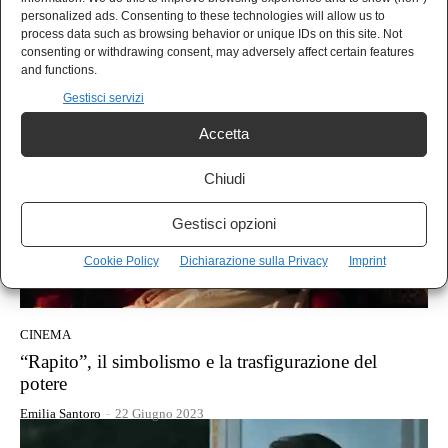
L’eterno ritorno di Indiana Jones: cosa dire di questo
personalized ads. Consenting to these technologies will allow us to
quinto capitolo?
process data such as browsing behavior or unique IDs on this site. Not
consenting or withdrawing consent, may adversely affect certain features
Enrico Zerbo
-
3 Luglio 2023
and functions.
Gestisci servizi
Accetta
Chiudi
Gestisci opzioni
Cookie Policy
Dichiarazione sulla Privacy
Imprint
CINEMA
“Rapito”, il simbolismo e la trasfigurazione del
potere
Emilia Santoro
-
22 Giugno 2023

**ABOUT THIS TASK:** Go through the entries and copy every line with "Gestisci".

**RESPONSE:**
Gestisci servizi
Gestisci opzioni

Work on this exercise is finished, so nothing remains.